Worried about Mom, as always…

Travis has been going through a lot too…in the span of a few days, he lost his cell phone and it got smashed before someone found it and mailed it back to him (working condition still, miraculously)…his bed broke, leaving him to sleep on an air mattress until we move in together…his car got hit at night in Indy, wiping out the driver’s side mirror and causing $130 in damage…he got robbed of a win in fantasy football…he’s stressed about moving to Indy…about the levels of stress at his current job…and about finding a job in Indy. He did get what seemed to be a pretty sweet offer, a marketing position with an up and coming cable network for colleges called “the U network”. But he’s been pretty skeptical about it – the fact that it is such a brand new business, the way the interviewer was fawning over him but putting immediate pressure for him to leave Insight and go work there (instead of giving him proper time to move, etc), and a call for more information not being returned today…I want him to make the right decision with the least amount of stress for him. And of course I want him to be happy. I’ve been doing the best I can to help guide him to a decision, and of course, adding a healthy dose of prayer.

I’m very worried about him, when he says that he feels he is near a breaking point, and how the stress is affecting his health and his sleep. But he also tells me he will be alright, that he’s got many outlets for it, myself included. I can’t help but worry though, but I will try to not let any worry be dominant as I have done before. I just know I have been where he is too many times, and I don’t want things to get worse. Helping him helps me.

We also had a massive fight on Friday night…it escalated because of tempers and poor communication. It was probably something that could have been solved in five minutes but we both let it get out of hand and it got very ugly.
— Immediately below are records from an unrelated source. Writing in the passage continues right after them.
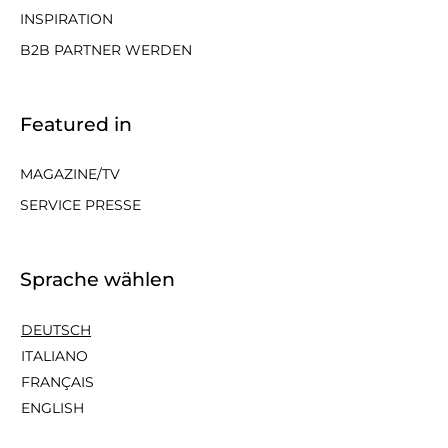
INSPIRATION
B2B PARTNER WERDEN
Featured in
MAGAZINE/TV
SERVICE PRESSE
Sprache wählen
DEUTSCH
ITALIANO
FRANÇAIS
ENGLISH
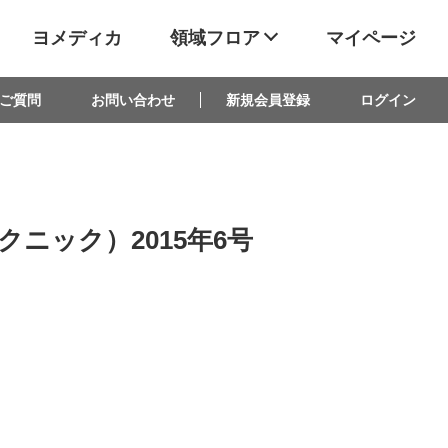
ヨメディカ
領域フロア
マイページ
ご質問
お問い合わせ
新規会員登録
ログイン
テクニック）2015年6号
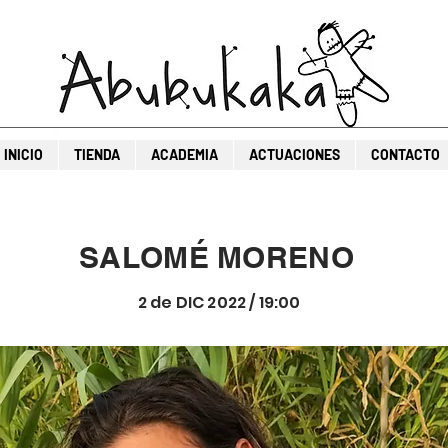
INICIO
TIENDA
ACADEMIA
ACTUACIONES
CONTACTO
SALOMÉ MORENO
2 de DIC 2022 / 19:00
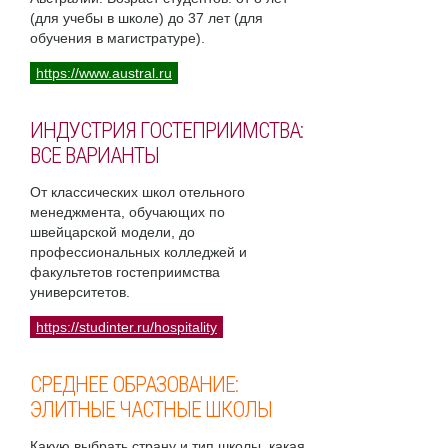
(для учебы в школе) до 37 лет (для
обучения в магистратуре).
https://www.austral.ru
ИНДУСТРИЯ ГОСТЕПРИИМСТВА:
ВСЕ ВАРИАНТЫ
От классических школ отельного
менеджмента, обучающих по
швейцарской модели, до
профессиональных колледжей и
факультетов гостеприимства
университетов.
https://studinter.ru/hospitality
СРЕДНЕЕ ОБРАЗОВАНИЕ:
ЭЛИТНЫЕ ЧАСТНЫЕ ШКОЛЫ
Какую выбрать страну и тип школы, какая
I feel most of it was my fault, and while I was trying very hard to explain myself and my problems, I feel like I didn’t do the best job of it, because there was still the lack of communication. I feel it’s hard to get the other person to see how we feel and why we feel that way sometimes. In my case, that’s mostly due to fears, and this one had a big ol’ fear of failure in it. I was still massively upset on Saturday, but then at myself and my shortcomings.

Lately I’ve been noticing once again my lack of friends. I still feel like I don’t have nearly enough female friends I can rely on. I honestly feel like I have no one to turn to besides Travis and my mom, and while it’s wonderful that both are there for me, I need other women and have them be my age. I can’t take everything that bothers me all the time to Travis – like today with the dress situation, I felt like I was bothering him and I wished I had someone else to talk to. I feel like I have a bunch of people that have told me “I’m here for you”, but where are they really when I need to reach out? Do they answer their calls or IMs? Would they even know me well enough to know that I am hurting and why? It’s not right to reach out to someone you consider a friend and feel like you have to spend an hour giving background information since they are so out of touch with who you are. I’m tired of always making the “first contact” with a friend, forcing them to call me instead of having them call me out of their own free will. I want someone to call me “just to talk”…All this is doing is frustrating me with people more and more and making me want to isolate myself even more.

Log in to write a note
November 23, 2004

Hey look on the bright side, you’re not working at the shirt place in Miami anymore! We all know how much you loved that job. I’ve heard of the U Network, I think it’s kinda popular–they play it in the student union food court here, if I can recall correctly. And death to the Seminoles! It was a great win.

November 24, 2004

I think this is God just trying to drop one big load of… patience on us.